Using a rigorous complete spinal cord injury model, the researchers demonstrated that lipin1 knockdown ( KD ) promotes robust CST axon regeneration. Amazingly, the regenerative influence of lipin1 KD is similar, if not superior, to that of Pten termination.
The researchers examined the renewal of ascending visual axons and discovered that lipin1 KD also significantly increased the rejuvenation of these visual axons in order to see if it could even promote regeneration in another spinal tracts.
Additionally, this recent study demonstrates that blocking lipin1 results in the activation of mTOR and STAT3 signaling processes through PA and LPA, which ultimately affects CNS neurons ‘ ability to heal.
His study identifies lipin1 as a maintained goal that regulates neuron regeneration in a variety of settings, opening up a promising new path to treating spinal cord injuries.

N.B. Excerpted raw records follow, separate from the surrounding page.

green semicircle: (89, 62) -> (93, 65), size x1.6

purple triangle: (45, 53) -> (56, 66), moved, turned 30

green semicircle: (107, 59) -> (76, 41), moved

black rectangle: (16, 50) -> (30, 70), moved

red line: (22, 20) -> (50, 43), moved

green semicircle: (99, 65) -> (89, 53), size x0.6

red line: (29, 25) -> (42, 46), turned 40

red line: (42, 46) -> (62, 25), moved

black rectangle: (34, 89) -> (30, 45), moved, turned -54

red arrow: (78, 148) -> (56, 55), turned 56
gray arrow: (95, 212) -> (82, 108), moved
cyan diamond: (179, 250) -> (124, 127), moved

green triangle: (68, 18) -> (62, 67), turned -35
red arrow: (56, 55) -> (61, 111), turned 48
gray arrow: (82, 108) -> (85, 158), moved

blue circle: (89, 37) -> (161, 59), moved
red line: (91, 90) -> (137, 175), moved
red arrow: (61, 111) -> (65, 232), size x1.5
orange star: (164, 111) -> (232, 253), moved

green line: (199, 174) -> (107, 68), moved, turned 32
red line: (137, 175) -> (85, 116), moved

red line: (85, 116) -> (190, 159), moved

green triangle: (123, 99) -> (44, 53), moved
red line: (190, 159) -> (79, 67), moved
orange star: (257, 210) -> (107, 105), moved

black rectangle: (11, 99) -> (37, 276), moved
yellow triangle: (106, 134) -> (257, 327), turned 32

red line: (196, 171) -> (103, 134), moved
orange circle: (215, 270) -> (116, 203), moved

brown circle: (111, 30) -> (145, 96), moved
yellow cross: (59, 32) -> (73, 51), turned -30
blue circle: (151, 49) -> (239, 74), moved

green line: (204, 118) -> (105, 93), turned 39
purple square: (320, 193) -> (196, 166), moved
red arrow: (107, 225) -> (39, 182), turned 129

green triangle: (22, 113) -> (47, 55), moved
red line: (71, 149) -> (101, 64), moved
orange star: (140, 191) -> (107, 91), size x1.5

This study was a collaborative work between team led by Prof. Kai Liu at HKUST, Prof. Zhongping YAO at The Hong Kong Polytechnic University, HKUST President Prof. Nancy Internet and Division of Life Science Prof. Amy FU, and Prof. Jacque Internet at The Chinese University of Hong Kong.
Funding: The study was supported by grants from the Hong Kong Areas of Excellence ( AoE ) Scheme by Research Grant Council, Innovation and Technology Commission, Health and Medical Research Fund, National Natural Science Foundation of China, Guangzhou Key Projects of Brain Science and Brain-Like Intelligence Technology, Shenzhen-Hong Kong Institute of Brain Science-Shenzhen Fundamental Research Institutions, Nan Fung Life Sciences, and Guangdong Natural Science Foundation.
About this information from neuroscience and genetics research
Author: Victor Lee
Source: HKUST
Contact: Victor Lee – HKUST
Image: The image is credited to Neuroscience News
Original Research: Start exposure.
” Lipin1 loss location cerebral signaling pathways to encourage motor and sensory neurons renewal after spinal cord injury” by Kai LIU et cetera. Journal
Abstract
After a spinal cord injury, lipin1 loss coordinates synaptic signaling pathways to encourage motor and sensory axon regeneration.
Adult central nervous system ( CNS ) neurons down-regulate growth programs after injury, leading to persistent regeneration failure. During neurons regeneration, membrane components need to be synthesized through planned lipid metabolism.
But, molecules also function as mobile signaling substances. Is fat signaling involved in neuron regeneration still a mystery.
In this study, we showed that lipin1 orchestrates mechanistic target of rapamycin (mTOR ) and STAT3 signaling pathways to determine axon regeneration. We created a mTOR-lipin1-phosphatidic acid/lysophosphatidic acid-mTOR loop that serves as a good feedback antagonistic signaling, which is responsible for the consistent suppression of CNS axon rejuvenation following injury.
Additionally, lipin1 knockdown ( KD ) promotes CST regeneration following complete spinal cord injury (SCI) and increases corticospinal tract ( CST ) sprouting following unilateral pyramidotomy. However, lipin1 KD enhances visual axon rejuvenation after SCI.
Nevertheless, our study demonstrates that lipin1 serves as a central regulator of the CNS cells ‘ mTOR and STAT3 signaling pathways and suggests that lipin1 might be a promising therapeutic goal for promoting the renewal of motor and sensory neurons following SCI.